## [The input]

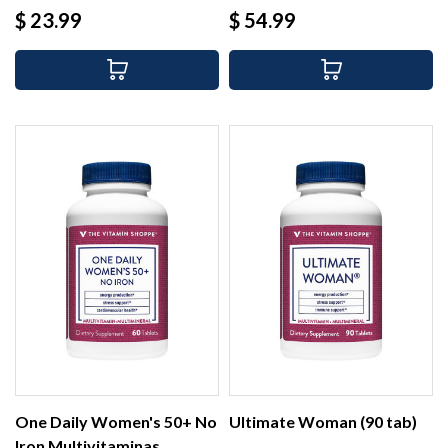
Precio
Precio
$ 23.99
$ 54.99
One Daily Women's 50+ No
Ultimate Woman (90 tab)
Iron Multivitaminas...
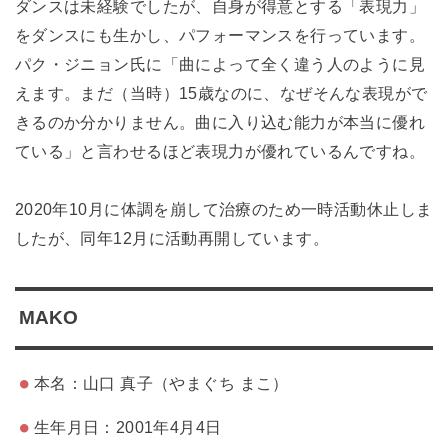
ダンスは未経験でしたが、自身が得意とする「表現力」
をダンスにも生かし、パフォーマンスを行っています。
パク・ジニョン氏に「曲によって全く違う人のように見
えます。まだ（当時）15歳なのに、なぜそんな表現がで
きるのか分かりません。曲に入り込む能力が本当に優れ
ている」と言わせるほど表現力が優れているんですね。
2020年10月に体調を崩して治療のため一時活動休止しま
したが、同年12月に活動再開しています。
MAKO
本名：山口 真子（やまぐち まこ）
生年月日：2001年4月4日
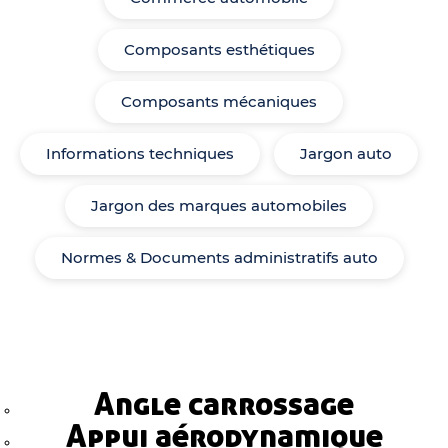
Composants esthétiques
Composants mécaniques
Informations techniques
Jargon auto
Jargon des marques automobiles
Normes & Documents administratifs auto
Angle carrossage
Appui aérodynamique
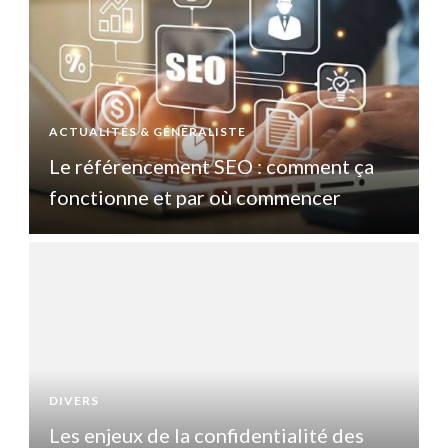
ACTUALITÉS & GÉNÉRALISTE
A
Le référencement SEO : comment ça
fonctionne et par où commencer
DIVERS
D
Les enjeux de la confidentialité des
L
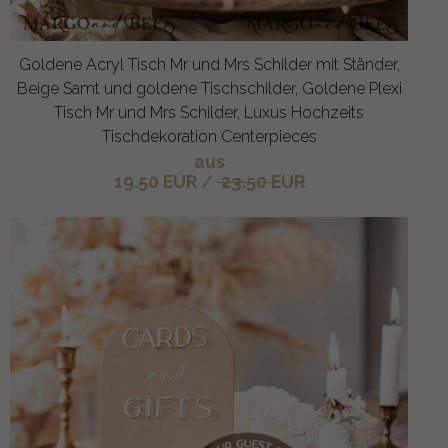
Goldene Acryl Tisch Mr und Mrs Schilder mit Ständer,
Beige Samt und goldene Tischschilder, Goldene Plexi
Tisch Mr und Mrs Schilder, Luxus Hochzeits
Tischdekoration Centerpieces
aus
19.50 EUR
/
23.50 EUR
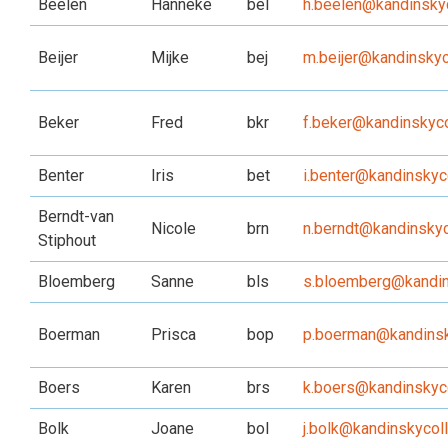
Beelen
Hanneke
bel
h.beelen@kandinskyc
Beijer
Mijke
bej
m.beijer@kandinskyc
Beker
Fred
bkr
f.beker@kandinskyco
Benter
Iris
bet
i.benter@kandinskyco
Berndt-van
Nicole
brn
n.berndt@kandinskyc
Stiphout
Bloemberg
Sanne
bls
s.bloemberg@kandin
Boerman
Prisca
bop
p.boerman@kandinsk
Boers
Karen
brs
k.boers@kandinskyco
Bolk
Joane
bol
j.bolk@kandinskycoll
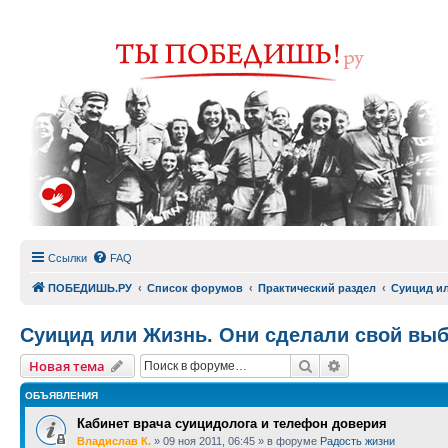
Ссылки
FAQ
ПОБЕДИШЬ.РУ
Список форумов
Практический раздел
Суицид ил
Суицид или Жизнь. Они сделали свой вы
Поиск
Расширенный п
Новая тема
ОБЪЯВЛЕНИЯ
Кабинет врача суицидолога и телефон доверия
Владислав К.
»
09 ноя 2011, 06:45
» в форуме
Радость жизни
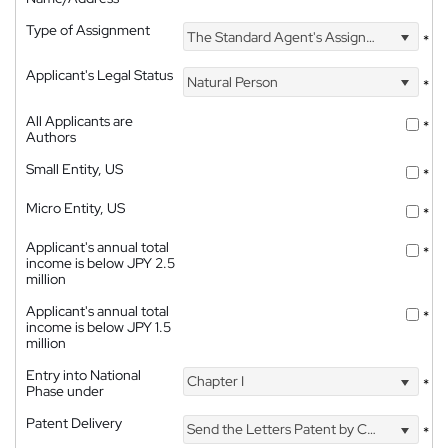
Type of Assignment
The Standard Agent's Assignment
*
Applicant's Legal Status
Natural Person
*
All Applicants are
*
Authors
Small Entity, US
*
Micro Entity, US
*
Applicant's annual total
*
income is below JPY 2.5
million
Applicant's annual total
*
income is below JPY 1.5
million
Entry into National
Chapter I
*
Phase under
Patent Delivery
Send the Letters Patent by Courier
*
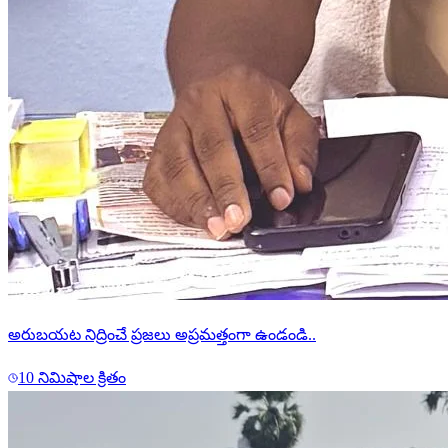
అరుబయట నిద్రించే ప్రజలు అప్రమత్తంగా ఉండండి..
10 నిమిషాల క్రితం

## [Task description]
Every entry above needs to be printed again exactly, with its pictures left out.

## [Reply to the exercise]
Precio
Precio
$ 23.99
$ 54.99
One Daily Women's 50+ No
Ultimate Woman (90 tab)
Iron Multivitaminas...
ダンスは未経験でしたが、自身が得意とする「表現力」
をダンスにも生かし、パフォーマンスを行っています。
パク・ジニョン氏に「曲によって全く違う人のように見
えます。まだ（当時）15歳なのに、なぜそんな表現がで
きるのか分かりません。曲に入り込む能力が本当に優れ
ている」と言わせるほど表現力が優れているんですね。
2020年10月に体調を崩して治療のため一時活動休止しま
したが、同年12月に活動再開しています。
MAKO
本名：山口 真子（やまぐち まこ）
生年月日：2001年4月4日
Composants esthétiques
Composants mécaniques
Informations techniques
Jargon auto
Jargon des marques automobiles
Normes & Documents administratifs auto
Angle carrossage
Appui aérodynamique
ACTUALITÉS & GÉNÉRALISTE
A
Le référencement SEO : comment ça
fonctionne et par où commencer
DIVERS
D
Les enjeux de la confidentialité des
L
Goldene Acryl Tisch Mr und Mrs Schilder mit Ständer,
Beige Samt und goldene Tischschilder, Goldene Plexi
Tisch Mr und Mrs Schilder, Luxus Hochzeits
Tischdekoration Centerpieces
aus
19.50 EUR
/
23.50 EUR
Beelen
Hanneke
bel
h.beelen@kandinskyc
Beijer
Mijke
bej
m.beijer@kandinskyc
Beker
Fred
bkr
f.beker@kandinskyco
Benter
Iris
bet
i.benter@kandinskyco
Berndt-van
Nicole
brn
n.berndt@kandinskyc
Stiphout
Bloemberg
Sanne
bls
s.bloemberg@kandin
Boerman
Prisca
bop
p.boerman@kandinsk
Boers
Karen
brs
k.boers@kandinskyco
Bolk
Joane
bol
j.bolk@kandinskycoll
Ссылки
FAQ
ПОБЕДИШЬ.РУ
Список форумов
Практический раздел
Суицид ил
Суицид или Жизнь. Они сделали свой вы
Поиск
Расширенный п
Новая тема
ОБЪЯВЛЕНИЯ
Кабинет врача суицидолога и телефон доверия
Владислав К.
»
09 ноя 2011, 06:45
» в форуме
Радость жизни
Type of Assignment
The Standard Agent's Assignment
*
Applicant's Legal Status
Natural Person
*
All Applicants are
*
Authors
Small Entity, US
*
Micro Entity, US
*
Applicant's annual total
*
income is below JPY 2.5
million
Applicant's annual total
*
income is below JPY 1.5
million
Entry into National
Chapter I
*
Phase under
Patent Delivery
Send the Letters Patent by Courier
*
అరుబయట నిద్రించే ప్రజలు అప్రమత్తంగా ఉండండి..
10 నిమిషాల క్రితం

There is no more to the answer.